Gym. Tuesday I went to the nearest awesomest Gold’s Gym in Raleigh. I heard through the grapevine that it is the newest and the nicest gym in the area, and as a major perk, has the highest number of young people in attendance. And let me tell ya’ll. It is SO true. I walked in there today to have my appointment with Rick (this picture is almost a true likeness) and was immediately flabbergasted by the wide array of attractiveness within. I mean it was shocking and I had to actively close my mouth more than a couple times. Remember when I waxed poetic about all the yummy goodness that was at the Richmond gym?
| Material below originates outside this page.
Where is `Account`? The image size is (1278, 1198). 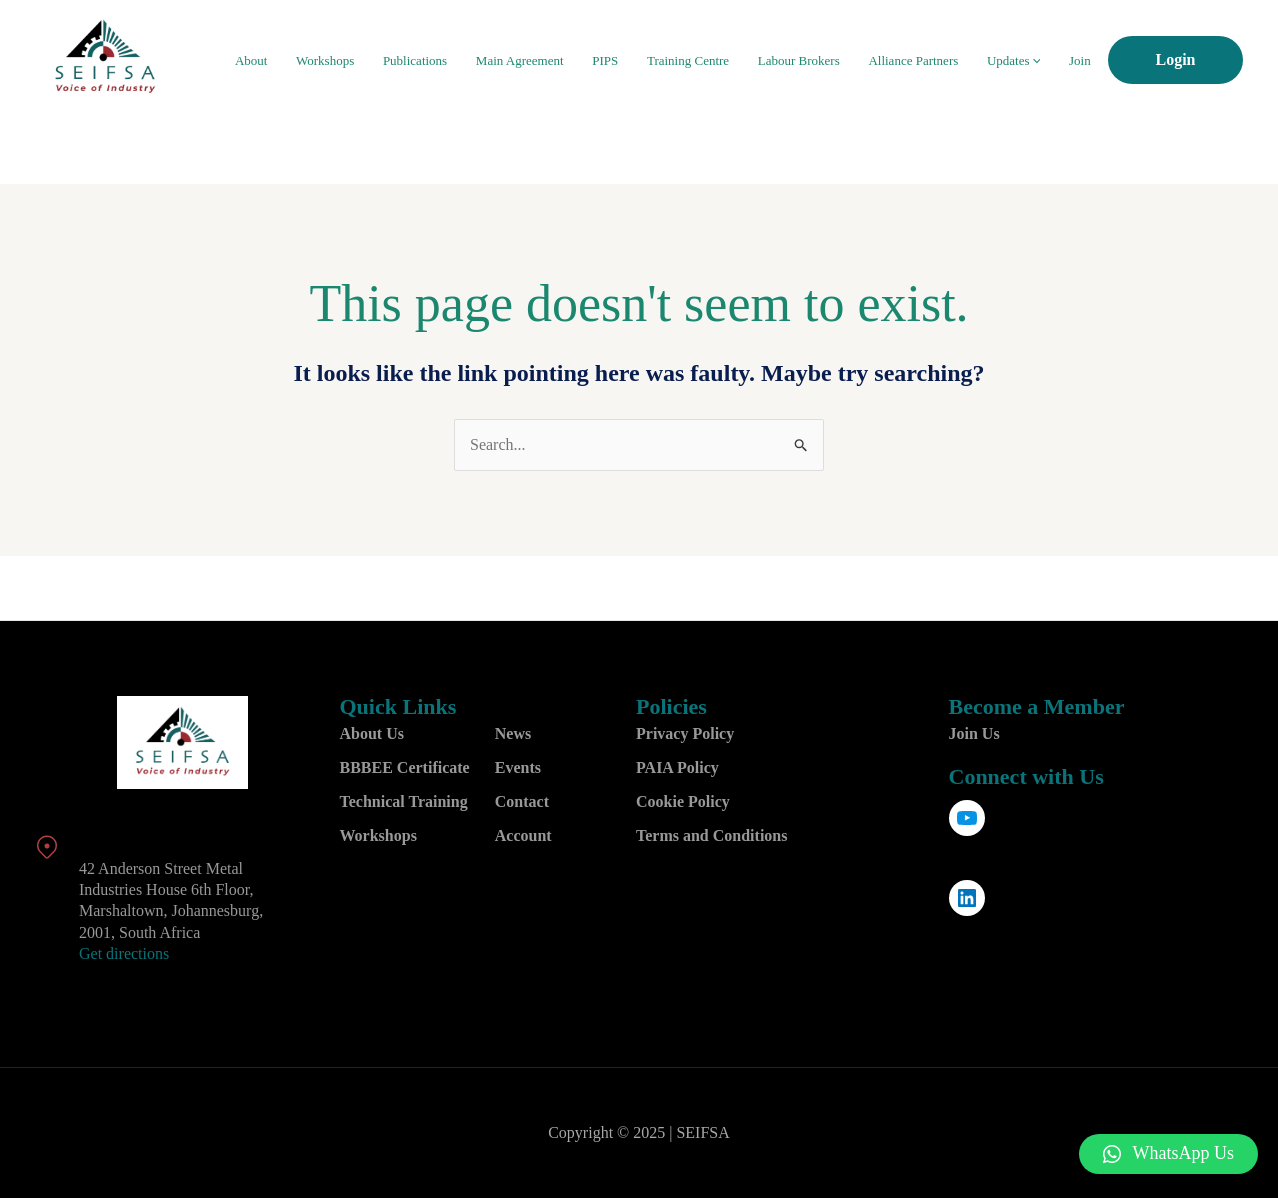 Account is located at coordinates (523, 835).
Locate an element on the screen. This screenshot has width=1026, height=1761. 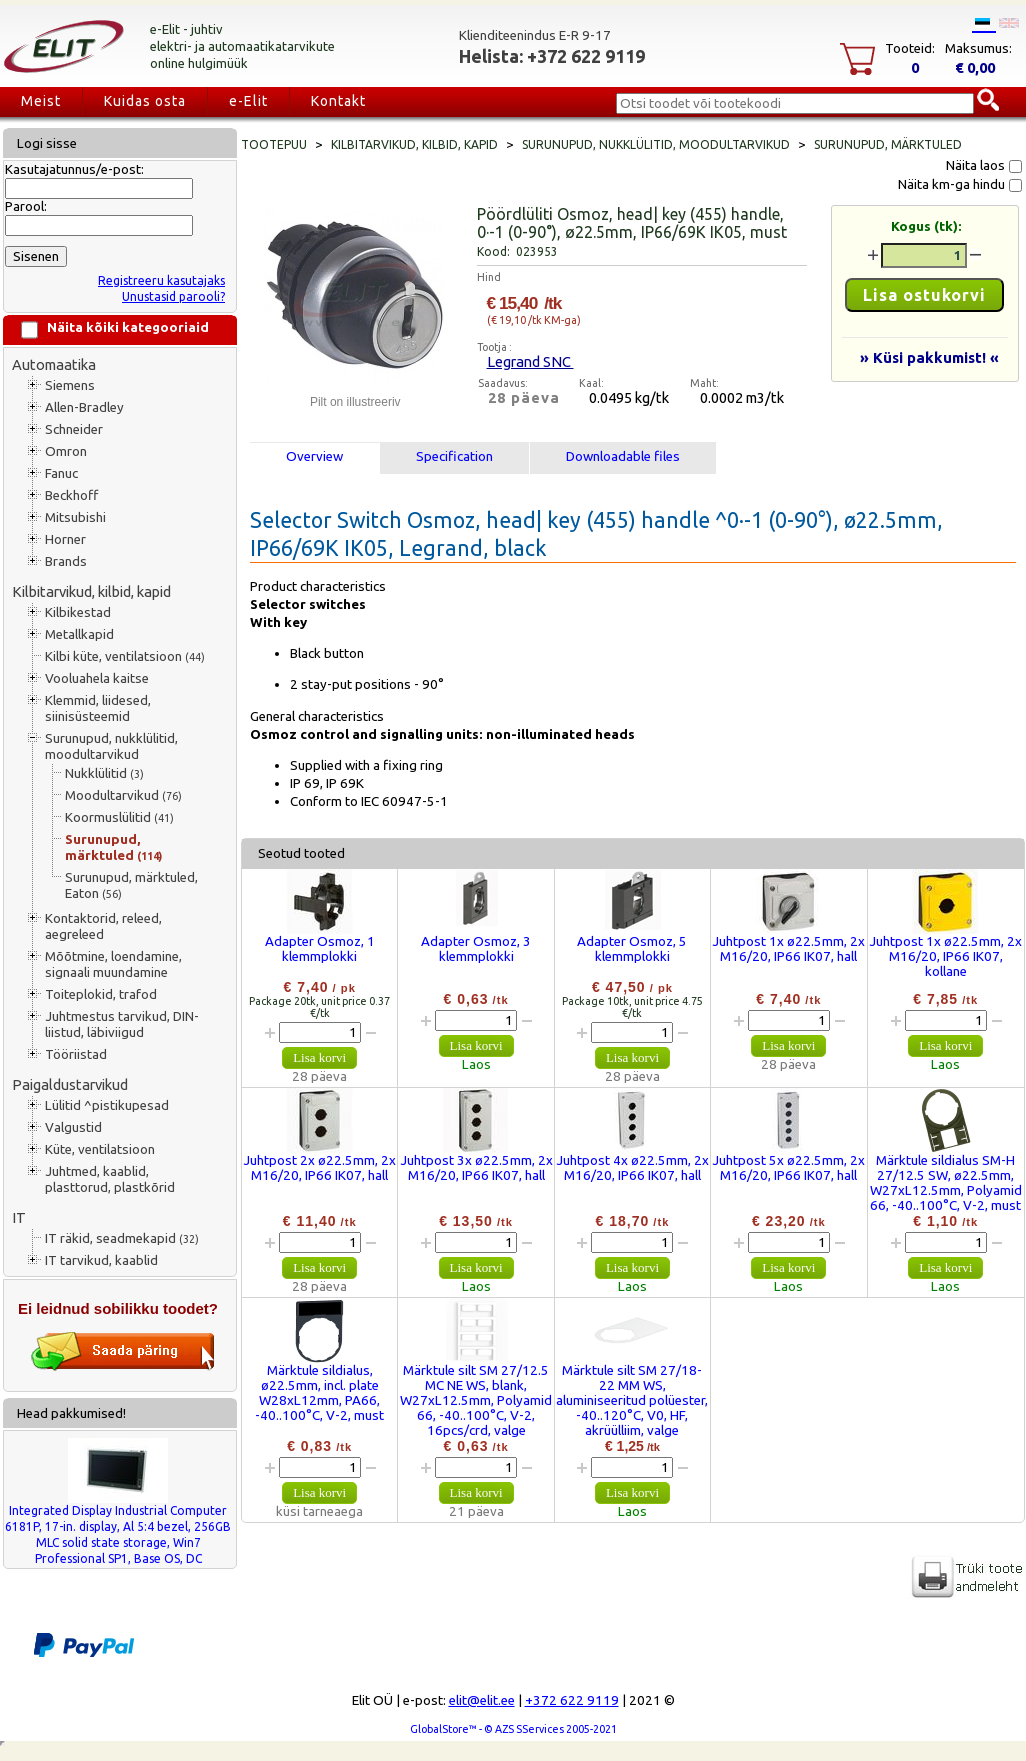 Adapter Osmoz, 1 klemmplokki is located at coordinates (320, 949).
Well this is like times 10. Luckily I am not on the prowl OR boy crazy, so it’s really all the same to me. But back to Rick. We met and discussed my body fat percent, body mass index, my fitness goals, and made a fitness plan for me. Tonight I have my first of possibly weekly appointments with a personal trainer who is going to whip my tush into shape. I am super stoked because my place of employment actually reimburses me partially not only for my gym membership but also for personal training sessions provided by my gym. Awesome perks, people. I’m pretty excited to actually have a plan when I go to the gym, instead of just hanging out on the treadmill hoping to burn a couple hundred calories. It’s going to be super sassy when I’m jacked and can kick some ass. Watch out!